Azure DDOS for web role?

Question

Can Azure DDOS Standard protect a cloud service web role?

My understanding is that Azure DDOS protection is on a Virtual Network basis, and Cloud Services can only be deployed to a Virtual Network "Classic", rather than the newer Resource-group types (unless that has changed?). There is no information I could find on whether DDOS standard could apply to the classic Virtual Networks.

We could also migrate the site to an App Service.. but there is also little information out there as to whether these are supported either. Any enlightenment would be welcomed.

(This is not an enterprise application, so enterprise-scale solutions are a non-starter...)

Answer 1

DDOS Standard SKU is not available for the classic Virtual networks. Unfortunately, Policies are applied to public IP addresses associated to resources deployed in virtual networks, such as Azure Load Balancer, Azure Application Gateway, and Azure Service Fabric instances, but this protection does not apply to App Service Environments.

For web based attacks, you can consider using Application Gateway WAF which has OWASP module to protect your Web Application from top web attacks.

Answer 2

Standard DDoS protection is an ARM offering and unfortunately can't be carried on to ASM.

Rest assured, all VNets deployed in Azure will natively possess a basic DDoS protection.
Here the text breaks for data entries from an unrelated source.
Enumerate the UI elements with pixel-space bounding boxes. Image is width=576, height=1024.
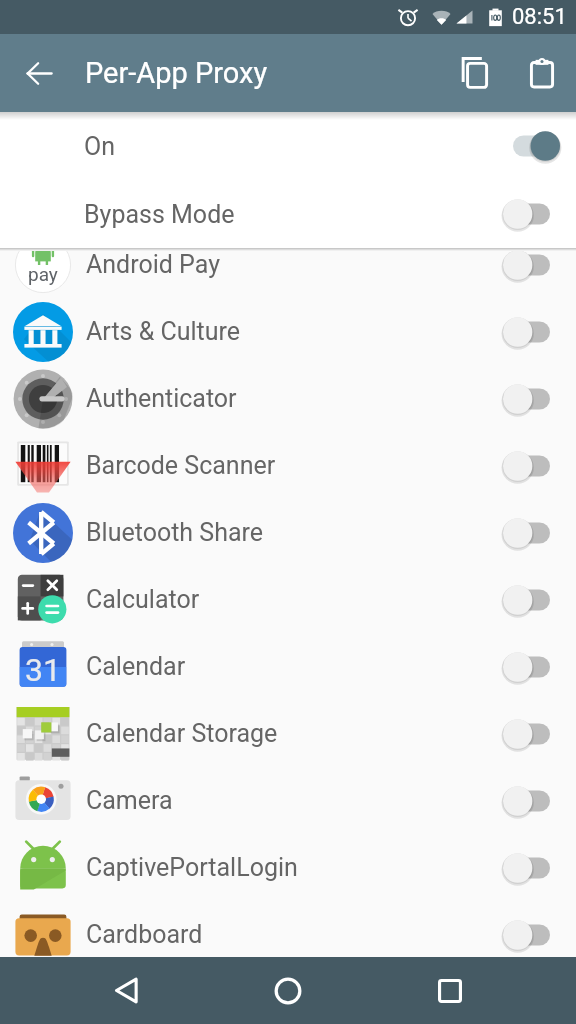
button[interactable]: Recents (414, 957, 486, 1024)
button[interactable]: CaptivePortalLogin (0, 834, 576, 901)
button[interactable]: Cardboard (0, 901, 576, 957)
staticText: Authenticator (86, 384, 237, 413)
button[interactable]: Back (90, 957, 162, 1024)
button[interactable]: Calculator (0, 566, 576, 633)
staticText: CaptivePortalLogin (86, 853, 298, 882)
button[interactable]: On (0, 112, 576, 180)
staticText: 31 (25, 651, 61, 689)
staticText: pay (28, 263, 58, 285)
staticText: Bypass Mode (84, 200, 235, 229)
staticText: Calculator (86, 585, 200, 614)
staticText: Calendar (86, 652, 186, 681)
staticText: Per-App Proxy (85, 56, 268, 90)
button[interactable]: Barcode Scanner (0, 432, 576, 499)
button[interactable]: 31 (0, 633, 576, 700)
button[interactable]: Camera (0, 767, 576, 834)
staticText: Arts & Culture (86, 317, 241, 346)
button[interactable]: Arts & Culture (0, 298, 576, 365)
staticText: Barcode Scanner (86, 451, 276, 480)
staticText: Camera (86, 786, 173, 815)
staticText: On (84, 132, 116, 161)
staticText: Calendar Storage (86, 719, 278, 748)
staticText: Bluetooth Share (86, 518, 264, 547)
staticText: Android Pay (86, 251, 220, 279)
button[interactable]: Bypass Mode (0, 180, 576, 248)
button[interactable]: Calendar Storage (0, 700, 576, 767)
button[interactable]: Authenticator (0, 365, 576, 432)
button[interactable]: Bluetooth Share (0, 499, 576, 566)
button[interactable]: Paste (514, 45, 570, 101)
button[interactable]: Copy (446, 45, 502, 101)
button[interactable]: Home (252, 957, 324, 1024)
staticText: 08:51 (512, 4, 567, 30)
staticText: Cardboard (86, 920, 203, 949)
button[interactable]: pay (0, 251, 576, 298)
button[interactable]: Back (14, 48, 64, 98)
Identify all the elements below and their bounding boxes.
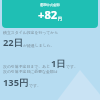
staticText: 22日	[3, 36, 23, 49]
staticText: 積立スタイル設定を行ってから	[3, 30, 59, 35]
staticText: 135円	[3, 76, 29, 89]
staticText: 円	[58, 16, 62, 21]
staticText: 運用中の金額	[40, 3, 60, 7]
staticText: です。	[66, 64, 78, 69]
staticText: 次の引落予定日に必要な金額は	[3, 69, 58, 74]
staticText: 1日	[51, 57, 66, 70]
staticText: です。	[29, 83, 41, 88]
staticText: が経過しました。	[23, 43, 55, 48]
staticText: +82	[38, 7, 58, 22]
staticText: 次の引落予定日まで、あと	[3, 64, 51, 69]
button[interactable]: 運用中の金額	[2, 0, 98, 28]
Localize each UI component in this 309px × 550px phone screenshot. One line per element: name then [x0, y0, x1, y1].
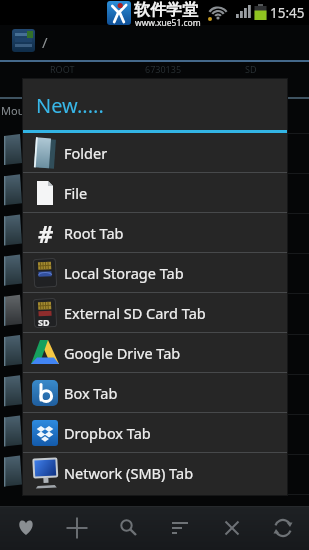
- staticText: ROOT: [50, 63, 75, 75]
- button[interactable]: Google Drive Tab: [23, 333, 287, 373]
- button[interactable]: [211, 507, 253, 549]
- staticText: 15:45: [270, 4, 305, 22]
- staticText: 软件学堂: [134, 0, 198, 20]
- button[interactable]: [159, 507, 201, 549]
- staticText: SD: [38, 316, 50, 328]
- button[interactable]: Box Tab: [23, 373, 287, 413]
- staticText: Root Tab: [64, 223, 124, 243]
- button[interactable]: Folder: [23, 133, 287, 173]
- staticText: 6730135: [145, 63, 182, 75]
- staticText: Local Storage Tab: [64, 263, 184, 283]
- staticText: SD: [245, 63, 257, 75]
- button[interactable]: [108, 507, 150, 549]
- button[interactable]: File: [23, 173, 287, 213]
- staticText: #: [38, 218, 53, 249]
- button[interactable]: [262, 507, 304, 549]
- button[interactable]: [5, 507, 47, 549]
- button[interactable]: [56, 507, 98, 549]
- staticText: /: [42, 32, 48, 52]
- button[interactable]: Network (SMB) Tab: [23, 453, 287, 493]
- button[interactable]: [12, 29, 35, 52]
- staticText: New.....: [36, 92, 104, 119]
- staticText: Dropbox Tab: [64, 423, 151, 443]
- staticText: Mou: [1, 103, 25, 118]
- button[interactable]: Dropbox Tab: [23, 413, 287, 453]
- staticText: File: [64, 183, 88, 203]
- staticText: External SD Card Tab: [64, 303, 206, 323]
- staticText: Box Tab: [64, 383, 118, 403]
- button[interactable]: SD: [23, 293, 287, 333]
- staticText: Folder: [64, 143, 108, 163]
- button[interactable]: Local Storage Tab: [23, 253, 287, 293]
- button[interactable]: #: [23, 213, 287, 253]
- staticText: www.xue51.com: [135, 17, 201, 29]
- staticText: Google Drive Tab: [64, 343, 181, 363]
- staticText: Network (SMB) Tab: [64, 463, 194, 483]
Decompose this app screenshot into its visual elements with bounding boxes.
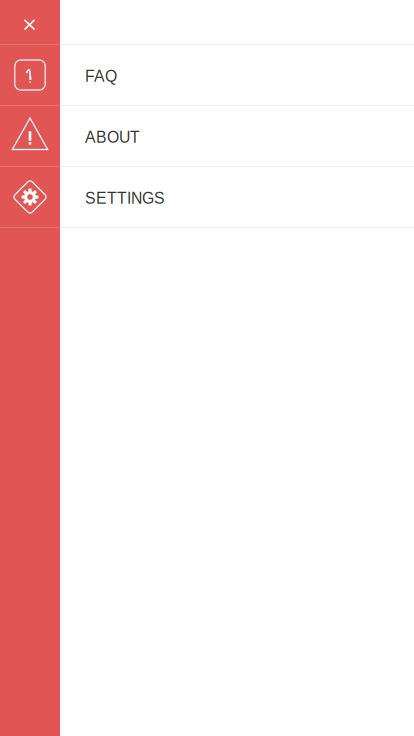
staticText: FAQ (85, 68, 117, 85)
button[interactable]: FAQ (0, 45, 414, 105)
staticText: SETTINGS (85, 190, 165, 207)
button[interactable]: ABOUT (0, 106, 414, 166)
button[interactable]: Close menu (0, 0, 414, 44)
staticText: ABOUT (85, 128, 140, 146)
button[interactable]: SETTINGS (0, 167, 414, 227)
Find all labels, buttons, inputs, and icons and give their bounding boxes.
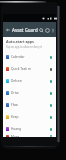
- button[interactable]: Help: [44, 27, 50, 33]
- button[interactable]: Defcon: [3, 75, 56, 87]
- staticText: Maps: [11, 135, 20, 137]
- staticText: Flow: [11, 103, 18, 107]
- button[interactable]: Back: [5, 27, 11, 33]
- button[interactable]: Huang: [3, 123, 56, 135]
- staticText: Quick Task m: [11, 67, 31, 71]
- button[interactable]: Quick Task m: [3, 63, 56, 75]
- button[interactable]: Flow: [3, 99, 56, 111]
- staticText: Tap an app to allow or deny it: [6, 45, 42, 49]
- button[interactable]: More options: [50, 28, 55, 33]
- button[interactable]: Drive: [3, 87, 56, 99]
- button[interactable]: Search: [38, 27, 44, 33]
- staticText: Calendar: [11, 55, 25, 59]
- staticText: Avast Guard: [12, 27, 38, 33]
- staticText: Drive: [11, 91, 19, 95]
- staticText: Huang: [11, 127, 22, 131]
- button[interactable]: Keep: [3, 111, 56, 123]
- button[interactable]: Calendar: [3, 51, 56, 63]
- staticText: Auto-start apps: [6, 39, 34, 44]
- staticText: Defcon: [11, 79, 22, 83]
- button[interactable]: Maps: [3, 135, 56, 137]
- staticText: Keep: [11, 115, 19, 119]
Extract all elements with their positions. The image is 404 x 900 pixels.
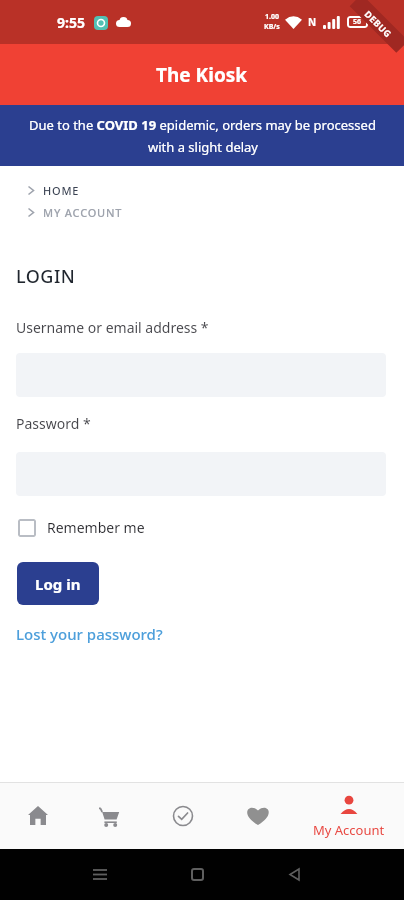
- staticText: Password *: [16, 414, 91, 433]
- button[interactable]: HOME: [28, 179, 80, 201]
- button[interactable]: [0, 783, 76, 849]
- staticText: Due to the COVID 19 epidemic, orders may…: [29, 116, 376, 134]
- staticText: Remember me: [47, 518, 145, 537]
- button[interactable]: [76, 783, 144, 849]
- staticText: with a slight delay: [148, 138, 258, 156]
- staticText: The Kiosk: [156, 62, 248, 88]
- staticText: MY ACCOUNT: [43, 205, 123, 220]
- button[interactable]: Lost your password?: [16, 624, 163, 644]
- button[interactable]: MY ACCOUNT: [28, 201, 123, 223]
- staticText: 56: [353, 17, 362, 27]
- staticText: DEBUG: [362, 8, 395, 40]
- staticText: LOGIN: [16, 264, 76, 289]
- staticText: 1.00: [265, 12, 279, 22]
- button[interactable]: [144, 783, 222, 849]
- staticText: KB/s: [264, 22, 280, 32]
- button[interactable]: My Account: [294, 783, 404, 849]
- button[interactable]: Log in: [17, 562, 99, 605]
- staticText: Log in: [35, 574, 81, 594]
- button[interactable]: [222, 783, 294, 849]
- staticText: HOME: [43, 183, 80, 198]
- staticText: Username or email address *: [16, 318, 209, 337]
- staticText: 9:55: [57, 13, 85, 32]
- staticText: N: [308, 15, 317, 29]
- button[interactable]: Remember me: [18, 518, 145, 537]
- staticText: My Account: [313, 821, 385, 839]
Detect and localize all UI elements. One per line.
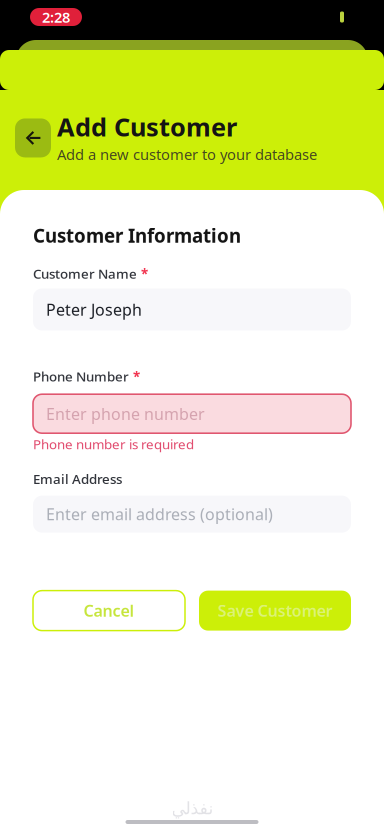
staticText: Enter email address (optional) <box>46 504 273 525</box>
staticText: Add a new customer to your database <box>57 144 317 164</box>
staticText: Save Customer <box>218 600 332 621</box>
button[interactable]: Back <box>15 115 51 157</box>
staticText: * <box>133 368 140 385</box>
staticText: Cancel <box>84 600 134 621</box>
staticText: * <box>141 265 148 282</box>
staticText: Phone number is required <box>33 435 194 453</box>
staticText: Phone Number <box>33 368 129 385</box>
staticText: Enter phone number <box>46 403 205 424</box>
staticText: نفذلي <box>171 798 213 818</box>
staticText: Customer Name <box>33 265 137 282</box>
staticText: Email Address <box>33 470 122 488</box>
staticText: Customer Information <box>33 223 241 248</box>
button[interactable]: Cancel <box>33 591 185 631</box>
staticText: 2:28 <box>42 7 70 27</box>
staticText: Peter Joseph <box>46 299 142 320</box>
button[interactable]: Clock <box>30 8 82 26</box>
staticText: Add Customer <box>57 110 237 144</box>
button[interactable]: Save Customer <box>199 591 351 631</box>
Over which you can further add to the protection via the Standard SKU.

I would recommend that you switch over to the ARM from classic. Giving you greater control over your deployments. Cause there are a host of metrics that are available along with the Standard SKU that you can consume and would not be available on ASM/Classic.

But, I would recommend that you also factor the cost. It's quite a hefty price tag on the standard DDoS protection. If you think otherwise, you can think of WAF as suggested by @Msrini else deploy your own firewall and do the filtering by configuring the routes.